In this hands-on project, we are tasked with predicting if the first stage of the SpaceX Falcon 9 rocket will land successfully. SpaceX advertises Falcon 9 rocket launches on its website with a cost of 62 million dollars; other providers cost upward of 165 million dollars each, much of the savings is due to the fact that SpaceX can reuse the first stage. Therefore if we can determine if the first stage will land, we can determine the cost of a launch. With the help of data science findings and models, a competing startup can make more informed bids against SpaceX for a rocket launch.
The project develops through different steps:
SpaceX launch data was gathered from SpaceX REST API (https://github.com/r-spacex/SpaceX-API), which has different endpoints. Specifically, we worked with the endpoint: api.spacexdata.com/v4/launches/past.
Web scraping of Falcon 9 historical launch records from the Wikipedia page titled “List of Falcon 9 and Falcon Heavy launches” (https://en.wikipedia.org/wiki/List_of_Falcon_9_and_Falcon_Heavy_launches) was performed using the BeautifulSoup library.
We used the API again targeting different endpoints to gather specific missing data, such as Booster Version, Launch Site and Payload Data.
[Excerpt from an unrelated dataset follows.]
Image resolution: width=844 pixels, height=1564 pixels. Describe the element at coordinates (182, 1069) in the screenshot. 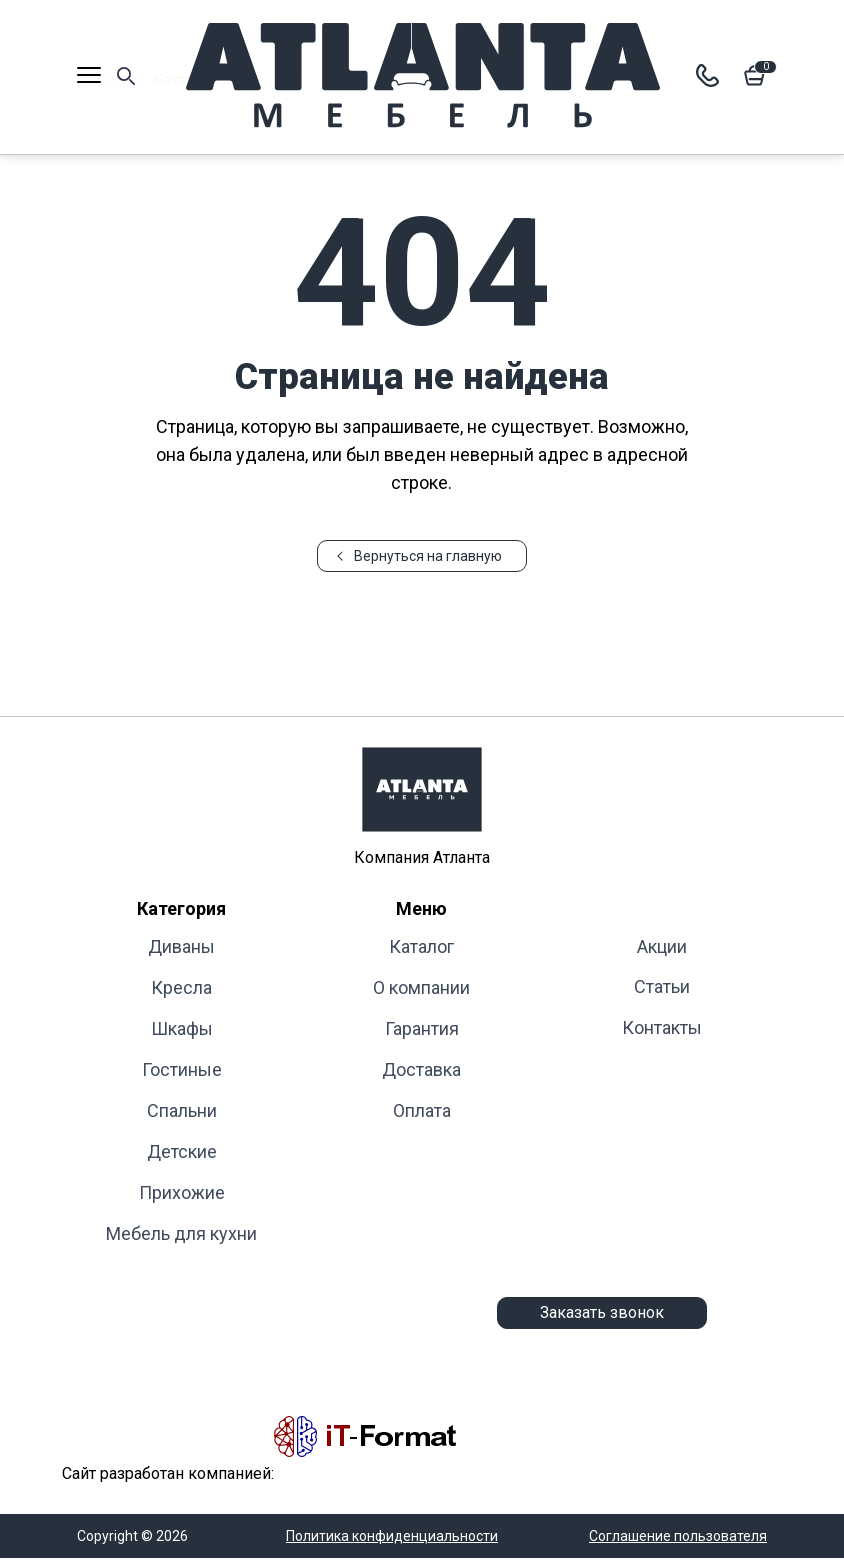 I see `Гостиные` at that location.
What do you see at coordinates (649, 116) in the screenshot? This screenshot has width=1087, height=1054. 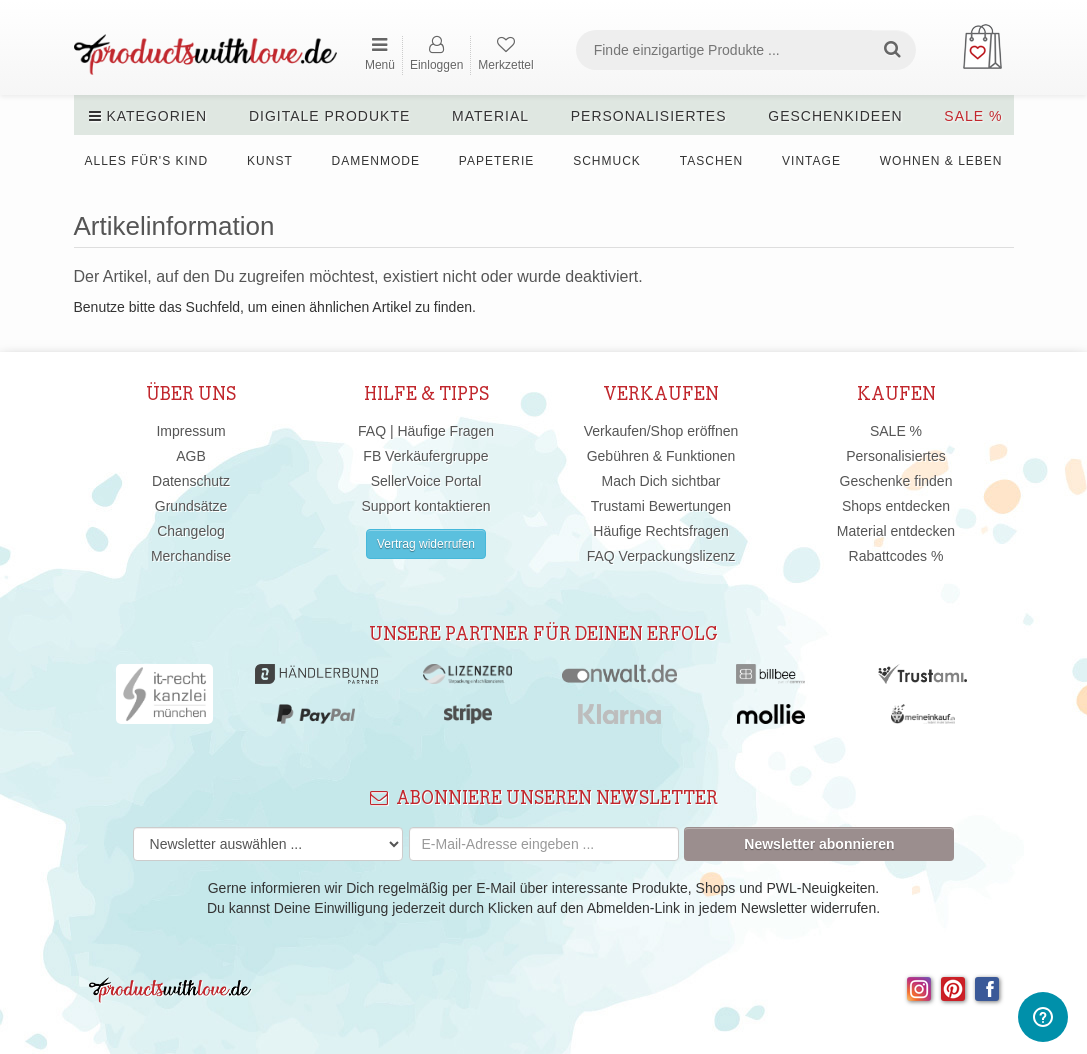 I see `Personalisiertes` at bounding box center [649, 116]. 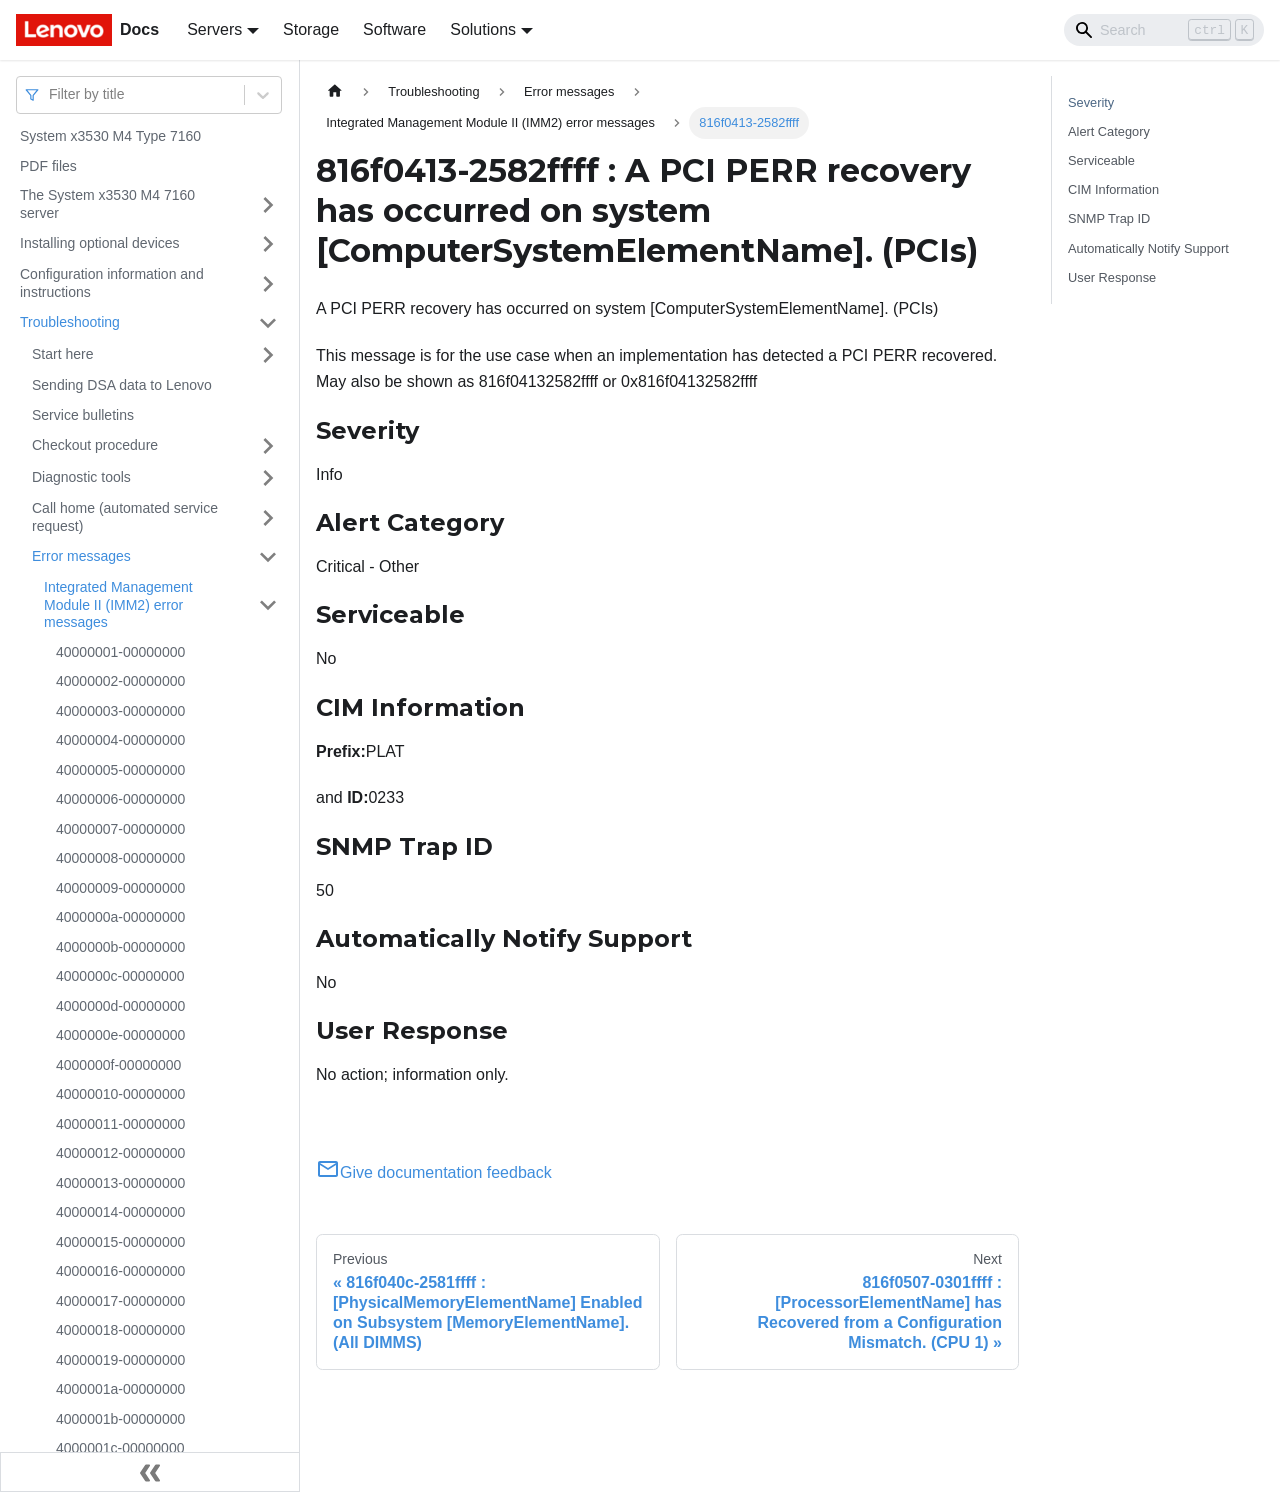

The ‘mission outcome’ column in the raw data was also converted into Training Labels with 1 (the booster successfully landed) or 0 (unsuccessful).
Categorical plots, scatter plots and bar plots were generated to visualize the relationship between different variables.
We performed SQL queries to further interrogate the dataset and gain insights into which features influence the mission outcome.
We built an interactive map using Folium to visualize the launch sites as well as a Plotly Dashboard. The Plotly Dashboard has been deployed to Render.com using the free hosting plan and is available at the following URL: https://ibm-applied-data-science-capstone-0esu.onrender.com.
In this phase, we standardized the data and split it into training and test sets. We created machine learning models using:
- Logistic Regression,
- Support Vector Machine (SVM),
- Decision Tree Classifier, and
- K-Nearest Neighbors (KNN).
Finally, we performed a Grid Search to identify the optimal hyperparameters for each classification model.